Thanks for being 24 on the 24th

It is my favorite number

It looks great on you

xoxo

7 comments:

Rachael said...

Happy Birthday to Kellie!!

EmandZak said...

i like your conversation's, they make me feel good,better,the same. I'm glad you think about josh as much as a think about Zak, you would think it was kinda obsessive.....haha wouldn't you? But i guess maybe I'm just obsessed. Anyways, happy birthday kelly, love that woman.

Witter and Kway said...

Ahh, you guys are two peas in a pod. Love you girls!

Brooke and Jonny said...

I really enjoyed your blurb. Funny I have those same thoughts frequently, well minus the Josh and + the Jonny.
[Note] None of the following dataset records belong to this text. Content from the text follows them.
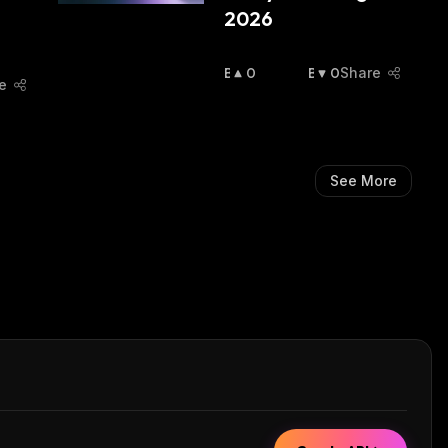
2026
B
0
B
0
Share
e
U
E
Ll
A
I
R
S
I
H
S
See More
:
H
: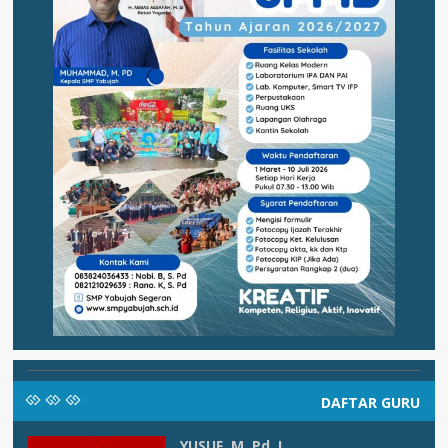
DAFTAR GURU
YUSUF, M. Pd. I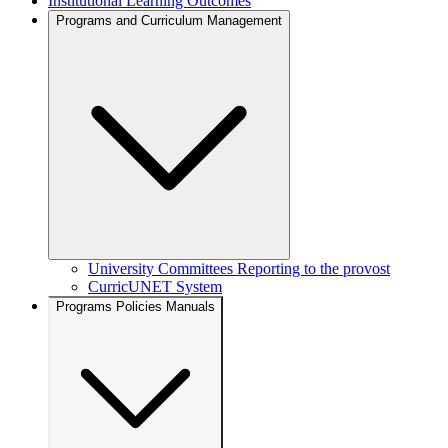
Institutional Learning Outcomes
Programs and Curriculum Management
University Committees Reporting to the provost
CurricUNET System
Programs Policies Manuals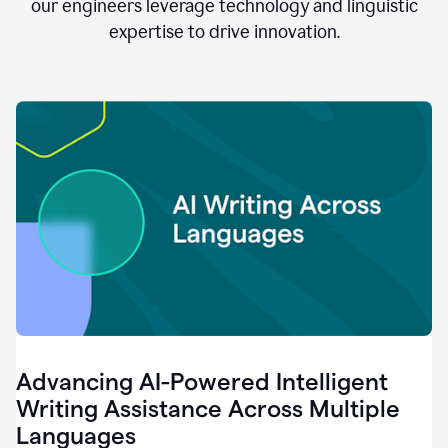
clear.
our engineers leverage technology and linguistic
0:28
expertise to drive innovation.
When
customers
tell
us
that
we
can
do
better,
0:31
when
our
employees
say
that
they
need
different
Advancing AI-Powered Intelligent
tools,
0:34
Writing Assistance Across Multiple
it's
Languages
pretty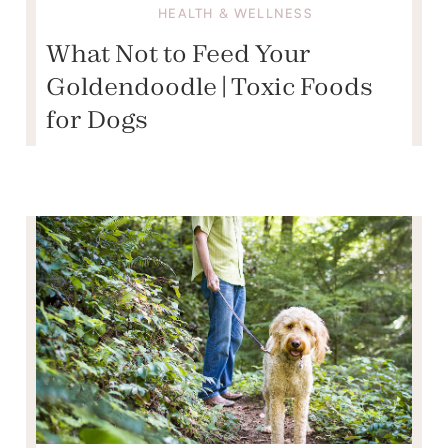
HEALTH & WELLNESS
What Not to Feed Your
Goldendoodle | Toxic Foods
for Dogs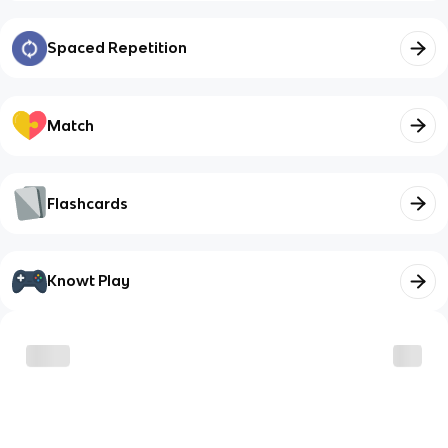
Spaced Repetition
Match
Flashcards
Knowt Play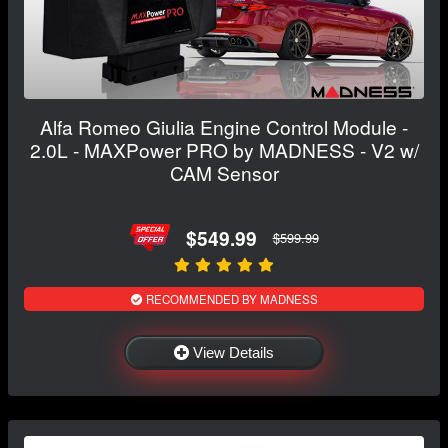
Alfa Romeo Giulia Engine Control Module -
2.0L - MAXPower PRO by MADNESS - V2 w/
CAM Sensor
$549.99
$599.99
RECOMMENDED BY MADNESS
View Details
Happy Birthday week Kellie!

KellieKae said...

I love my FF. She is a rockstar. She is a ninja too. She really doesn't know how to keep her room or car clean and I like her for it. Messes sometimes add character. Sometimes I get in fights with josh too, In my mind i fight with him that is. We fight because he gets to see you more than I do. I smell my clean clothes that I know are clean before I put them on. I just like like to extra sure. The thought of being 24 gives me a stomach ache. One day I hope to fight a real fire in a real firewoman suit. I want to shave a sheep and make my own sweater out of it and wear it lots when it snows outside. I have an awesome best friend. Come visit me. I am listening to a concert from my balcony at Waikiki. I love you.
-Kellie

Two Ladies and No Baby said...

This is good. Real, real good I have those obsessive thoughts, but about Rrrosa and my bird, Hugh, and the Jazz. So pretty much the same thing. Happy 24! Welcome to the club, we're happy to have you.

KellieKae said...

I must apologize for the typos in my post... It was written on my phone. Sorry.